■ Exercise directions:
What lines of the data include the string "giao"? Copy them all.

■ Provided data:

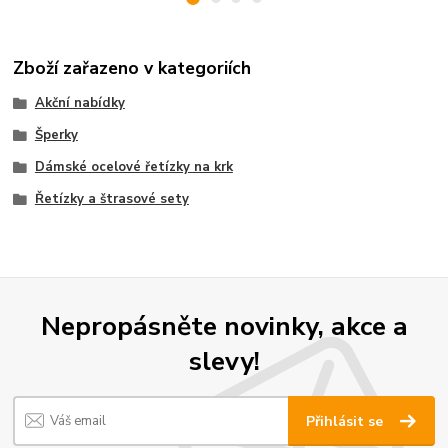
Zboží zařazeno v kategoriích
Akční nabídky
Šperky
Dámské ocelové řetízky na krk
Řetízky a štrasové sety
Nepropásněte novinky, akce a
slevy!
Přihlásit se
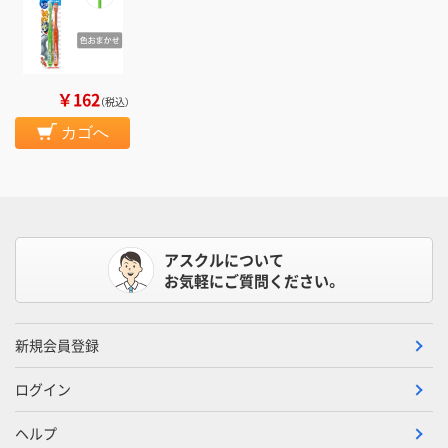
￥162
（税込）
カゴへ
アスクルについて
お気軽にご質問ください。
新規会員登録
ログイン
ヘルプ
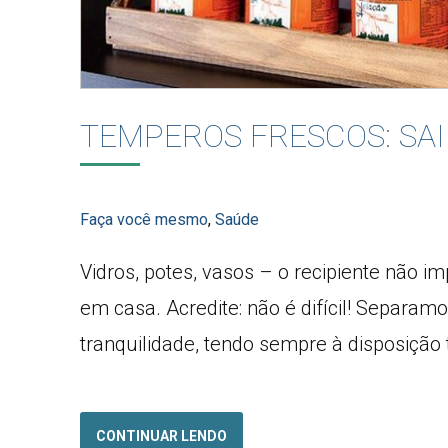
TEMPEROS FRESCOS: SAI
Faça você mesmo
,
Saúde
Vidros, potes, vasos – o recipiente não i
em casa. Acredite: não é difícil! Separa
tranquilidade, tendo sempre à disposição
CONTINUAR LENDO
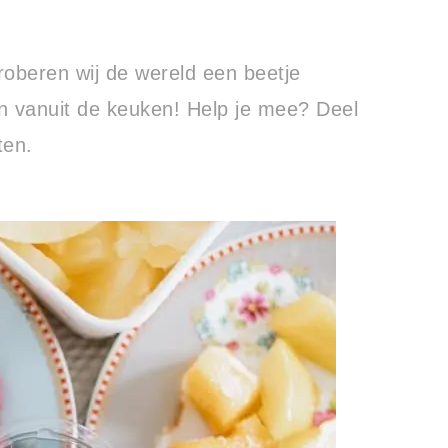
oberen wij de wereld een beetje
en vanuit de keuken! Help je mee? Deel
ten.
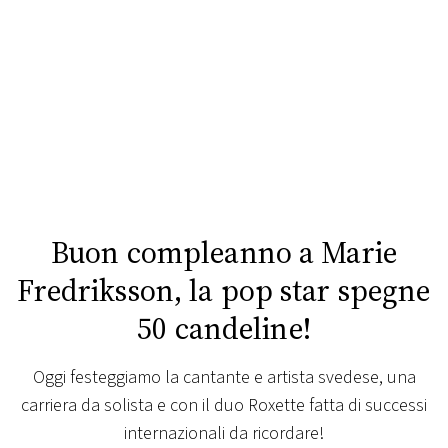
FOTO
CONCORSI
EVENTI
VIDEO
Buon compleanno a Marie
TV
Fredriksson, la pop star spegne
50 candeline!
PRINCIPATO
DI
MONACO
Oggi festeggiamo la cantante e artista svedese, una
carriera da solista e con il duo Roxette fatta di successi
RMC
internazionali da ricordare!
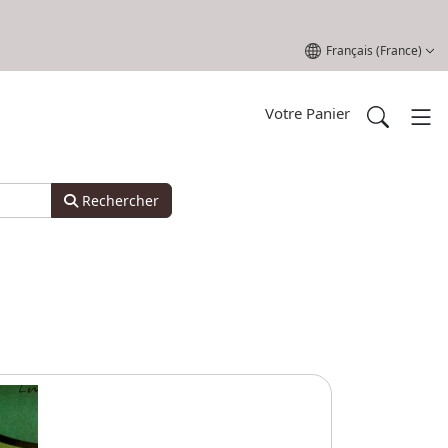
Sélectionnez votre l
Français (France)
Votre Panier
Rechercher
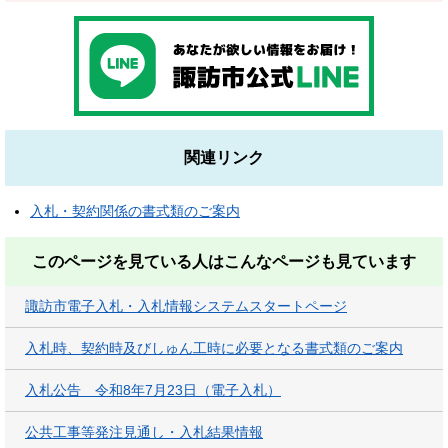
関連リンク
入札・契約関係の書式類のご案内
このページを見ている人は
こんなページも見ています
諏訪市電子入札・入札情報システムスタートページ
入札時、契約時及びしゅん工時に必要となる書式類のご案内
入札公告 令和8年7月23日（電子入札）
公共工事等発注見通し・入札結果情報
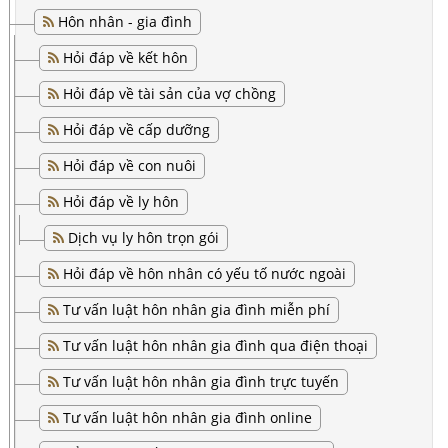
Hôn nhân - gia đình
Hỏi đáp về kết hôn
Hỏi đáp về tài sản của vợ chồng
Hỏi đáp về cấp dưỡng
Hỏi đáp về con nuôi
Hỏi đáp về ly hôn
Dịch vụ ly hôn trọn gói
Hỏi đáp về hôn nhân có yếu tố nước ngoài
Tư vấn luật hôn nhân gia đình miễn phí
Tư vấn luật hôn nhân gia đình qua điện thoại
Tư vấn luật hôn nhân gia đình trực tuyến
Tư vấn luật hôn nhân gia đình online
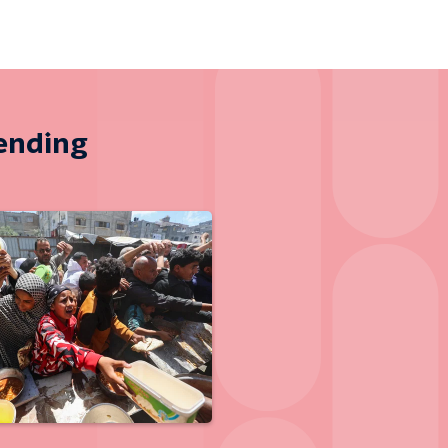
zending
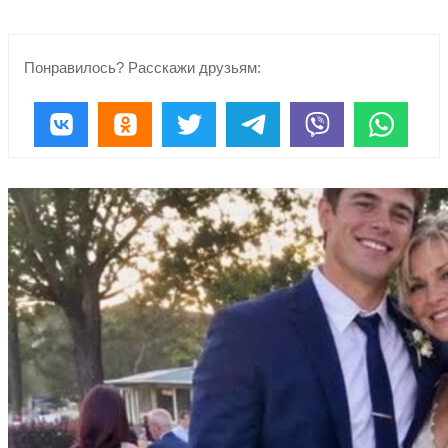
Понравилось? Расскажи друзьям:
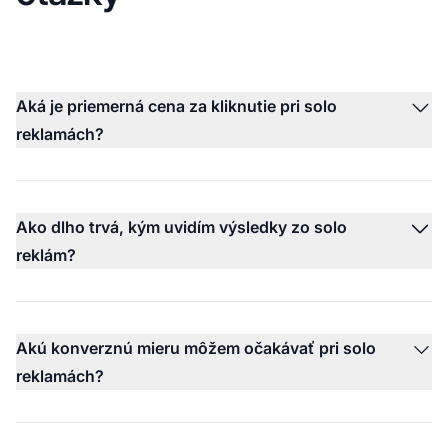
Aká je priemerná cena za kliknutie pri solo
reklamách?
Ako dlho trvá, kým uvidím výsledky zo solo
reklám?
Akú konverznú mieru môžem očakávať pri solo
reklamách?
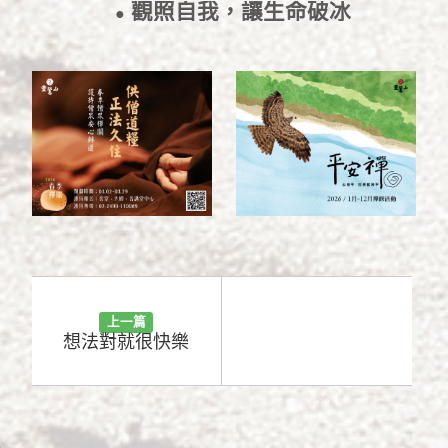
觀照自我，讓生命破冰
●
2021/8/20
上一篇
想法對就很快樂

--

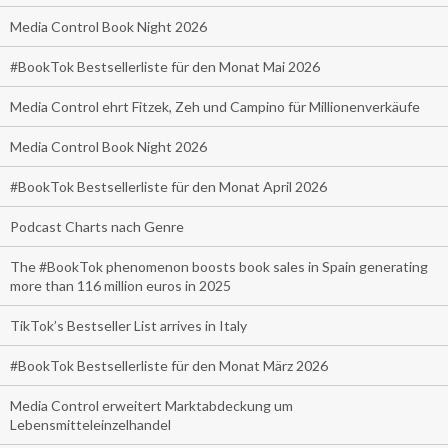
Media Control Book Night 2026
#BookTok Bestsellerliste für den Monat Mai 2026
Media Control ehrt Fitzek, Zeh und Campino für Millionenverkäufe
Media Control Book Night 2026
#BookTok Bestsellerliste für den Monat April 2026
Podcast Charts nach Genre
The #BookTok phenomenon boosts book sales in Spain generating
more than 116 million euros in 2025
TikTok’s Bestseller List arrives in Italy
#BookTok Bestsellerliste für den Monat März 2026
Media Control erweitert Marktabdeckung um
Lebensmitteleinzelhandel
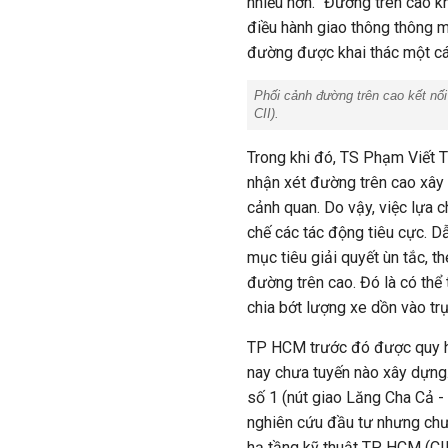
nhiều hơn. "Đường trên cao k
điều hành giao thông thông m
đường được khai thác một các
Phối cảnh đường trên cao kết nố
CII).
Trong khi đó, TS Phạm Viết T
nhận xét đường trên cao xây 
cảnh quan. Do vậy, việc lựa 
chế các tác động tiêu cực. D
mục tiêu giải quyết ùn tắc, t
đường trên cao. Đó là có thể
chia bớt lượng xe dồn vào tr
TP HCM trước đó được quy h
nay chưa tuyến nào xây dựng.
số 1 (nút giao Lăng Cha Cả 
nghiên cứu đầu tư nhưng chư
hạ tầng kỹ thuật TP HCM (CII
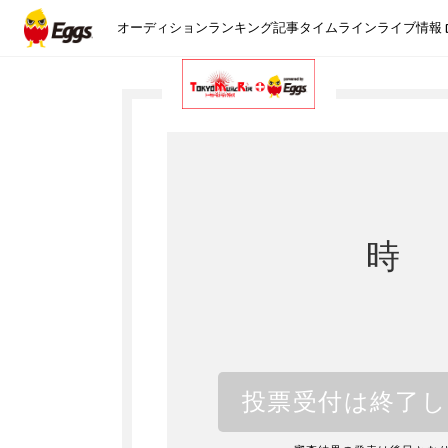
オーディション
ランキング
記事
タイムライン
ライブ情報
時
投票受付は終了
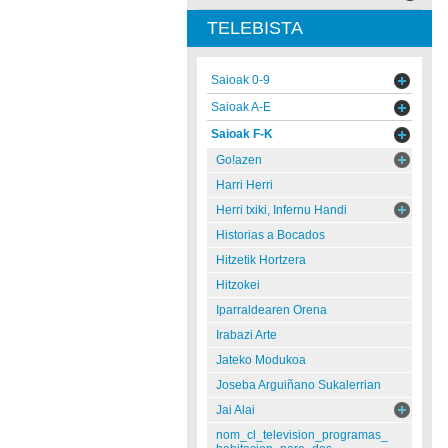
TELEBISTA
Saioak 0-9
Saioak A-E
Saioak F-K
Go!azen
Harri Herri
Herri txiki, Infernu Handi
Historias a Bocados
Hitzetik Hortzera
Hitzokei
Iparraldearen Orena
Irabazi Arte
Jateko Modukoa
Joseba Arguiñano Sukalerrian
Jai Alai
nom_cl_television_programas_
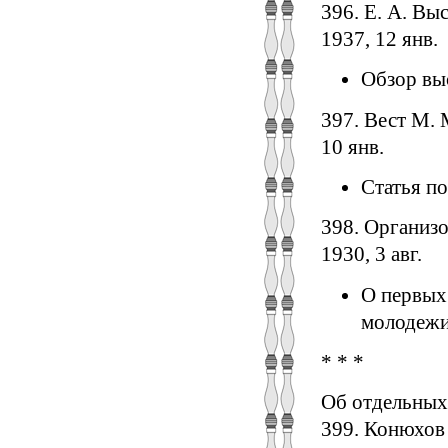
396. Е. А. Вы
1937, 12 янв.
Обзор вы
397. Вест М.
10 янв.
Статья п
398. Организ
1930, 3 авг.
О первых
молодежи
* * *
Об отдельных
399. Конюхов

■ Response to the task:
điều hành giao thông thông m
số 1 (nút giao Lăng Cha Cả 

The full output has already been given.